It would be an understatement to say that I have much be thankful for this year. After four years of infertility, I feel so blessed to be a mother.
I am grateful for my husband. It hasn't been easy. We've had our ups and downs. But I love you with all of my heart, and it makes me so happy to see you with K. You are the best dad.
I am grateful for T, for giving us the gift of parenthood. While we don't keep in touch as often as I'd like, I think about her every single day, as well as her other children.
I am grateful for my family members and close friends. Those who've been there through all of the waiting and who've welcomed K into their lives with open arms and so much love.
And, of course, I am forever grateful for K. She has taught me so much in her short, four-and-a-half month life.
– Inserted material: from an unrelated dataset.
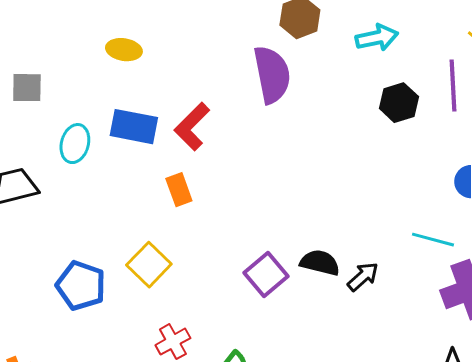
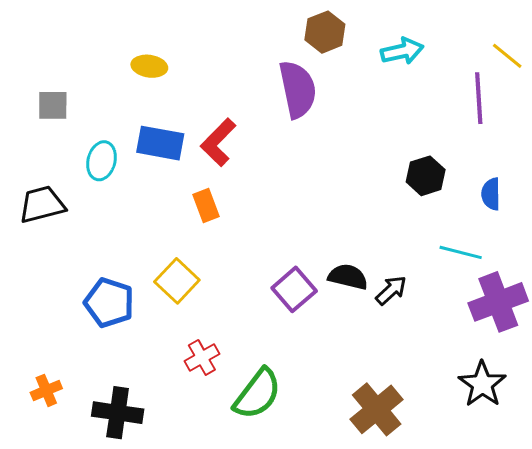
black hexagon: (399, 103) -> (426, 176), moved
She's filled the hole in my heart. She's taught me how to be a better person. She's taught me how to love again. Truly.
I also incredibly grateful for all of you. This would not have been possible without your love and support. If it weren't for this community, I would have thrown in the towel a long time ago. But you pushed me. You encouraged me. You told me that I could be a mom if that's what I wanted, if I put my mind to it.
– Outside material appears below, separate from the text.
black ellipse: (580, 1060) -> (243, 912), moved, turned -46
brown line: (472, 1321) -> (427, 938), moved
I know that, for many of you, this holiday is the beginning of a very difficult time of year. You're still in the trenches. You're still waiting for that miracle. I get it. Believe me. I spent four holiday seasons in your shoes. Take care of yourselves. Don't push your emotions. Protect your heart in whatever way you need to. And know that while I'm celebrating with my family, part of my heart is with you. Because I haven't forgotten the pain or the struggle. I will never forget.
Love you all. Thank you. And to those still fighting? Fierce hugs. I would give anything I could for your fight to end in peace, happiness, and parenthood. That is my wish for this holiday season.